Cracks
in the Heart
“You
will lose someone you can't live without, and your heart will be
badly broken, and the bad news is that you will never completely get
over the loss of your beloved. But this is also the good news. They
live forever in your broken heart that doesn't seal back up. And you
come through. It's like having a broken leg that never heals
perfectly—that still hurts when the weather gets cold, but you
learn to dance with the limp.” Anne Lamott
I
will visit the family graves today. It's rather unnerving to go there
and see the names of my entire family carved in granite slabs. Dates
of birth, dates of death, nothing more. They cover a small hill in a
memorial cemetery with a beautiful view of mountains all around.

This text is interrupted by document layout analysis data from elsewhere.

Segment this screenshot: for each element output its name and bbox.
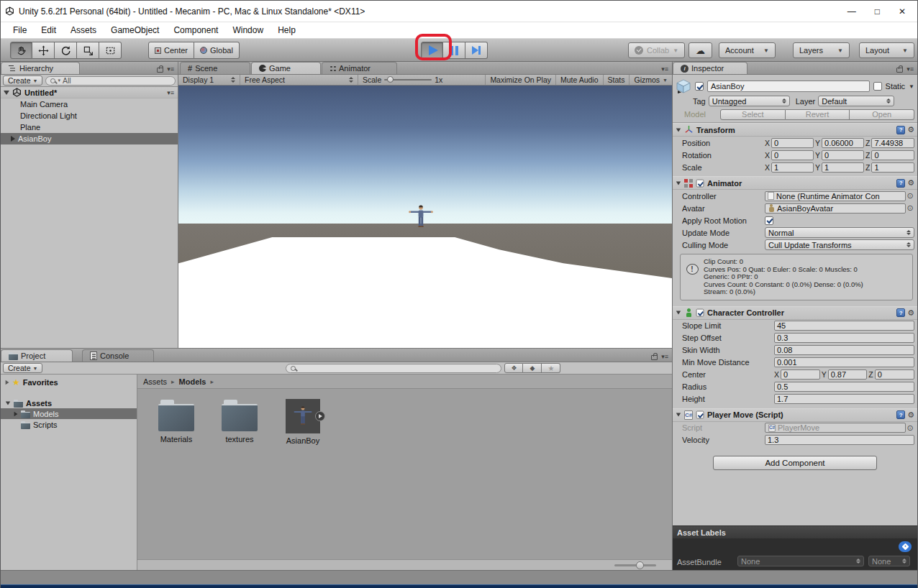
help-icon[interactable]: ?: [896, 179, 905, 188]
animator-enabled-checkbox[interactable]: [696, 179, 704, 187]
player-move-enabled-checkbox[interactable]: [696, 411, 704, 419]
scale-slider[interactable]: [384, 79, 432, 81]
object-picker-icon[interactable]: ⊙: [906, 423, 914, 433]
min-move-distance-field[interactable]: 0.001: [774, 357, 914, 367]
pivot-global-button[interactable]: Global: [194, 42, 240, 59]
add-component-button[interactable]: Add Component: [713, 456, 877, 470]
favorites-filter-button[interactable]: ★: [542, 363, 560, 373]
gear-icon[interactable]: ⚙: [907, 410, 914, 420]
step-offset-field[interactable]: 0.3: [774, 333, 914, 343]
active-checkbox[interactable]: [695, 82, 704, 91]
menu-window[interactable]: Window: [226, 23, 270, 37]
stats-toggle[interactable]: Stats: [603, 75, 630, 85]
panel-menu-icon[interactable]: ▾≡: [167, 65, 174, 73]
gameobject-name-field[interactable]: AsianBoy: [707, 81, 870, 92]
play-button[interactable]: [421, 42, 443, 59]
scale-tool-button[interactable]: [77, 42, 99, 59]
layers-dropdown[interactable]: Layers ▼: [793, 42, 850, 58]
scene-menu-icon[interactable]: ▾≡: [167, 89, 178, 96]
expand-icon[interactable]: [11, 136, 15, 142]
game-viewport[interactable]: [178, 86, 672, 348]
thumbnail-size-slider[interactable]: [614, 564, 656, 566]
tag-dropdown[interactable]: Untagged: [709, 96, 790, 106]
static-caret-icon[interactable]: ▼: [909, 83, 914, 90]
pivot-center-button[interactable]: Center: [148, 42, 194, 59]
model-revert-button[interactable]: Revert: [786, 109, 850, 120]
search-by-type-button[interactable]: ❖: [504, 363, 523, 373]
tree-favorites[interactable]: ★ Favorites: [1, 377, 137, 387]
panel-menu-icon[interactable]: ▾≡: [906, 65, 914, 73]
update-mode-dropdown[interactable]: Normal: [765, 227, 914, 238]
project-create-button[interactable]: Create ▼: [3, 363, 42, 373]
collapse-icon[interactable]: [676, 311, 681, 315]
project-search-input[interactable]: [286, 364, 501, 373]
rotation-y-field[interactable]: 0: [822, 150, 864, 160]
scale-z-field[interactable]: 1: [871, 162, 914, 173]
lock-icon[interactable]: [157, 68, 163, 73]
animator-header[interactable]: Animator ? ⚙: [673, 176, 917, 190]
slider-knob[interactable]: [636, 561, 644, 569]
collab-dropdown[interactable]: Collab ▼: [628, 42, 685, 58]
hierarchy-item-plane[interactable]: Plane: [1, 121, 178, 133]
rotate-tool-button[interactable]: [55, 42, 77, 59]
hand-tool-button[interactable]: [10, 42, 32, 59]
scene-tab[interactable]: # Scene: [180, 62, 250, 74]
hierarchy-item-directional-light[interactable]: Directional Light: [1, 110, 178, 121]
assetbundle-dropdown[interactable]: None: [737, 556, 864, 566]
collapse-icon[interactable]: [676, 181, 681, 185]
scale-slider-knob[interactable]: [387, 76, 394, 83]
collapse-icon[interactable]: [6, 401, 10, 405]
hierarchy-item-main-camera[interactable]: Main Camera: [1, 98, 178, 110]
cloud-button[interactable]: ☁: [688, 42, 712, 58]
collapse-icon[interactable]: [676, 128, 681, 132]
mute-audio-toggle[interactable]: Mute Audio: [555, 75, 603, 85]
menu-assets[interactable]: Assets: [64, 23, 103, 37]
layout-dropdown[interactable]: Layout ▼: [859, 42, 914, 58]
hierarchy-tab[interactable]: Hierarchy: [1, 62, 80, 74]
lock-icon[interactable]: [651, 355, 658, 360]
rotation-z-field[interactable]: 0: [871, 150, 914, 160]
asset-textures[interactable]: textures: [217, 399, 263, 559]
object-picker-icon[interactable]: ⊙: [906, 203, 914, 213]
radius-field[interactable]: 0.5: [774, 382, 914, 392]
gameobject-cube-icon[interactable]: [676, 79, 691, 93]
scale-x-field[interactable]: 1: [771, 162, 814, 173]
position-y-field[interactable]: 0.06000: [822, 138, 864, 148]
inspector-tab[interactable]: i Inspector: [673, 62, 747, 74]
aspect-dropdown[interactable]: Free Aspect: [240, 75, 358, 85]
center-y-field[interactable]: 0.87: [828, 369, 868, 380]
project-tab[interactable]: Project: [1, 349, 73, 362]
close-button[interactable]: ✕: [899, 6, 906, 17]
center-x-field[interactable]: 0: [781, 369, 820, 380]
panel-menu-icon[interactable]: ▾≡: [661, 353, 668, 360]
model-open-button[interactable]: Open: [850, 109, 914, 120]
menu-component[interactable]: Component: [167, 23, 224, 37]
gear-icon[interactable]: ⚙: [907, 178, 914, 188]
gear-icon[interactable]: ⚙: [907, 308, 914, 318]
height-field[interactable]: 1.7: [774, 394, 914, 404]
menu-help[interactable]: Help: [271, 23, 302, 37]
maximize-on-play-toggle[interactable]: Maximize On Play: [485, 75, 555, 85]
scale-y-field[interactable]: 1: [822, 162, 864, 173]
culling-mode-dropdown[interactable]: Cull Update Transforms: [765, 239, 914, 250]
hierarchy-scene-row[interactable]: Untitled* ▾≡: [1, 87, 178, 98]
tree-models[interactable]: Models: [1, 408, 137, 419]
help-icon[interactable]: ?: [896, 410, 905, 419]
controller-field[interactable]: None (Runtime Animator Con: [765, 191, 906, 201]
gear-icon[interactable]: ⚙: [907, 125, 914, 134]
expand-asset-badge[interactable]: [315, 411, 325, 421]
hierarchy-search-input[interactable]: ▾ All: [45, 76, 176, 86]
menu-edit[interactable]: Edit: [35, 23, 63, 37]
minimize-button[interactable]: —: [847, 6, 856, 17]
avatar-field[interactable]: AsianBoyAvatar: [765, 203, 906, 213]
account-dropdown[interactable]: Account ▼: [719, 42, 776, 58]
position-x-field[interactable]: 0: [771, 138, 814, 148]
expand-icon[interactable]: [14, 411, 18, 415]
model-select-button[interactable]: Select: [720, 109, 786, 120]
step-button[interactable]: [465, 42, 488, 59]
script-field[interactable]: C# PlayerMove: [765, 423, 906, 433]
collapse-icon[interactable]: [676, 413, 681, 417]
menu-gameobject[interactable]: GameObject: [104, 23, 165, 37]
game-tab[interactable]: Game: [251, 62, 321, 74]
apply-root-motion-checkbox[interactable]: [765, 216, 773, 225]
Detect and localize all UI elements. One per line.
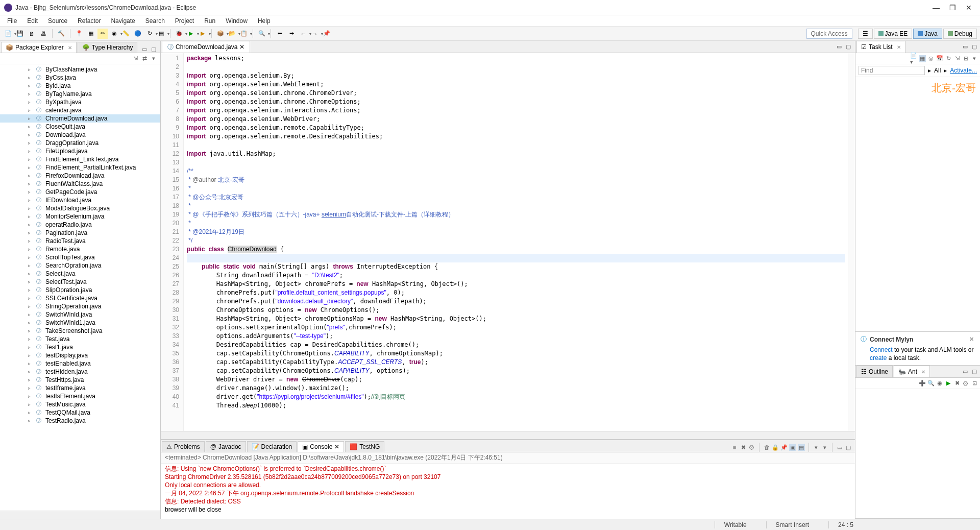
perspective-javaee[interactable]: Java EE (874, 29, 913, 39)
mylyn-connect-link[interactable]: Connect (870, 346, 893, 353)
tab-task-list[interactable]: ☑ Task List✕ (856, 41, 905, 53)
file-getpagecode-java[interactable]: ▹ⒿGetPageCode.java (0, 188, 160, 196)
sync-icon[interactable]: ↻ (945, 55, 952, 62)
tab-console[interactable]: ▣ Console✕ (298, 441, 344, 452)
new-package-icon[interactable]: 📦 (215, 29, 226, 39)
file-fluentwaitclass-java[interactable]: ▹ⒿFluentWaitClass.java (0, 180, 160, 188)
menu-edit[interactable]: Edit (23, 16, 42, 26)
ruler-icon[interactable]: 📏 (121, 29, 131, 39)
file-byxpath-java[interactable]: ▹ⒿByXpath.java (0, 98, 160, 106)
annotation-icon[interactable]: ◉ (109, 29, 119, 39)
perspective-java[interactable]: Java (913, 29, 942, 39)
file-operatradio-java[interactable]: ▹ⒿoperatRadio.java (0, 221, 160, 229)
new-class-icon[interactable]: 📂 (227, 29, 237, 39)
schedule-icon[interactable]: 📅 (936, 55, 943, 62)
menu-icon[interactable]: ▾ (971, 55, 978, 62)
minimize-view-icon[interactable]: ▭ (141, 45, 148, 53)
file-download-java[interactable]: ▹ⒿDownload.java (0, 131, 160, 139)
close-icon[interactable]: ✕ (921, 369, 925, 375)
file-draggopration-java[interactable]: ▹ⒿDraggOpration.java (0, 139, 160, 147)
menu-window[interactable]: Window (222, 16, 252, 26)
task-find-input[interactable] (859, 66, 925, 75)
show-console-icon[interactable]: ▾ (813, 444, 820, 451)
close-icon[interactable]: ✕ (68, 45, 72, 51)
open-console-icon[interactable]: ▤ (798, 444, 805, 451)
ant-remove-icon[interactable]: ✖ (953, 380, 961, 387)
file-fileupload-java[interactable]: ▹ⒿFileUpload.java (0, 147, 160, 155)
categorize-icon[interactable]: ▦ (919, 55, 926, 62)
file-select-java[interactable]: ▹ⒿSelect.java (0, 270, 160, 278)
activate-link[interactable]: Activate... (950, 67, 977, 74)
file-pagination-java[interactable]: ▹ⒿPagination.java (0, 229, 160, 237)
filter-icon[interactable]: ▤ (156, 29, 166, 39)
file-testhidden-java[interactable]: ▹ⒿtestHidden.java (0, 368, 160, 376)
scroll-lock-icon[interactable]: 🔒 (772, 444, 779, 451)
menu-project[interactable]: Project (171, 16, 198, 26)
print-button[interactable]: 🖶 (38, 29, 48, 39)
file-modaldialoguebox-java[interactable]: ▹ⒿModalDialogueBox.java (0, 204, 160, 212)
menu-search[interactable]: Search (141, 16, 169, 26)
file-byid-java[interactable]: ▹ⒿById.java (0, 82, 160, 90)
minimize-editor-icon[interactable]: ▭ (836, 43, 843, 51)
breakpoint-icon[interactable]: 🔵 (133, 29, 143, 39)
file-testdisplay-java[interactable]: ▹ⒿtestDisplay.java (0, 351, 160, 359)
file-testhttps-java[interactable]: ▹ⒿTestHttps.java (0, 376, 160, 384)
hide-icon[interactable]: ⊟ (962, 55, 969, 62)
save-button[interactable]: 💾 (15, 29, 25, 39)
file-byclassname-java[interactable]: ▹ⒿByClassName.java (0, 65, 160, 74)
link-editor-icon[interactable]: ⇄ (141, 55, 148, 62)
refresh-icon[interactable]: ↻ (144, 29, 155, 39)
toggle-mark-icon[interactable]: 📍 (74, 29, 84, 39)
menu-run[interactable]: Run (200, 16, 219, 26)
terminate-icon[interactable]: ■ (731, 444, 738, 451)
search-button[interactable]: 🔍 (257, 29, 267, 39)
close-button[interactable]: ✕ (966, 5, 972, 11)
run-last-button[interactable]: ▶ (198, 29, 208, 39)
close-icon[interactable]: ✕ (239, 43, 244, 51)
maximize-console-icon[interactable]: ▢ (845, 444, 852, 451)
tab-package-explorer[interactable]: 📦 Package Explorer✕ (1, 42, 77, 53)
maximize-editor-icon[interactable]: ▢ (845, 43, 852, 51)
mylyn-create-link[interactable]: create (870, 354, 887, 362)
maximize-outline-icon[interactable]: ▢ (971, 368, 978, 375)
pin-console-icon[interactable]: 📌 (780, 444, 788, 451)
file-testiframe-java[interactable]: ▹ⒿtestIframe.java (0, 384, 160, 392)
overview-ruler[interactable] (848, 53, 855, 431)
menu-help[interactable]: Help (254, 16, 275, 26)
new-task-icon[interactable]: 📄▾ (910, 55, 917, 62)
file-stringoperation-java[interactable]: ▹ⒿStringOperation.java (0, 302, 160, 310)
ant-run-icon[interactable]: ▶ (945, 380, 952, 387)
run-button[interactable]: ▶ (186, 29, 196, 39)
menu-source[interactable]: Source (44, 16, 71, 26)
file-findelement_linktext-java[interactable]: ▹ⒿFindElement_LinkText.java (0, 155, 160, 163)
tab-declaration[interactable]: 📝 Declaration (247, 441, 297, 452)
ant-props-icon[interactable]: ◉ (936, 380, 943, 387)
ant-search-icon[interactable]: 🔍 (927, 380, 935, 387)
maximize-view-icon[interactable]: ▢ (150, 45, 157, 53)
arrow-icon[interactable]: ▸ (928, 67, 931, 74)
ant-removeall-icon[interactable]: ⛒ (962, 380, 969, 387)
new-console-icon[interactable]: ▾ (821, 444, 828, 451)
file-test-java[interactable]: ▹ⒿTest.java (0, 335, 160, 343)
minimize-tasks-icon[interactable]: ▭ (962, 43, 969, 51)
all-filter[interactable]: All (934, 67, 941, 74)
debug-button[interactable]: 🐞 (174, 29, 184, 39)
file-switchwinid-java[interactable]: ▹ⒿSwitchWinId.java (0, 310, 160, 319)
prev-edit-icon[interactable]: ⬅ (275, 29, 285, 39)
minimize-outline-icon[interactable]: ▭ (962, 368, 969, 375)
open-perspective-button[interactable]: ☰ (858, 29, 873, 39)
file-testiselement-java[interactable]: ▹ⒿtestIsElement.java (0, 392, 160, 400)
collapse-all-icon[interactable]: ⇲ (132, 55, 139, 62)
file-remote-java[interactable]: ▹ⒿRemote.java (0, 245, 160, 253)
console-output[interactable]: 信息: Using `new ChromeOptions()` is prefe… (161, 464, 855, 519)
collapse-icon[interactable]: ⇲ (953, 55, 961, 62)
file-takescreenshot-java[interactable]: ▹ⒿTakeScreenshot.java (0, 327, 160, 335)
arrow-icon[interactable]: ▸ (944, 67, 947, 74)
new-type-icon[interactable]: 📋 (239, 29, 249, 39)
menu-navigate[interactable]: Navigate (107, 16, 139, 26)
ant-add-icon[interactable]: ➕ (919, 380, 926, 387)
file-bytagname-java[interactable]: ▹ⒿByTagName.java (0, 90, 160, 98)
code-editor[interactable]: package lessons; import org.openqa.selen… (184, 53, 848, 431)
next-edit-icon[interactable]: ➡ (286, 29, 297, 39)
minimize-button[interactable]: — (933, 5, 939, 11)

Confirmation that we live, we die—only our memory is left.
We've
talked about family a lot since I've been here—it's what you do
with cousins, recount the good-old, bad-old days. The characters in
your shared play come alive again, with all their color, their light
and their darkness. Thank God they have both, otherwise what sort of
dull stories would we tell? Oh, my father was a banker—he lived,
made money, died...that's it. Yawn. Much more fun to tell episodes of
my father, the hell-raiser, unpredictable, mad as a hatter, but also
kind, benevolent. I mean, where would Pat Conroy be without his crazy
father? Or, my mother, the strict one with the hickory-switch, who
made the best cornbread this side of heaven. We can sit around all
day and spin out stories of family trials and tribulations, and laugh
and laugh. We know only some of their stories, though. Not all, and
not who they really were in their heart of hearts. That's the
paradox, isn't it, that these people who gave us life, whose genes we
have carried and passed on to our children, are in many ways an
enigma, a mystery even to us.
The
family I know are the ones I carry in my heart—the heart that's
been broken repeatedly, that's sealed up improperly. Their stories
are my stories, their darkness, and their light reflect within me.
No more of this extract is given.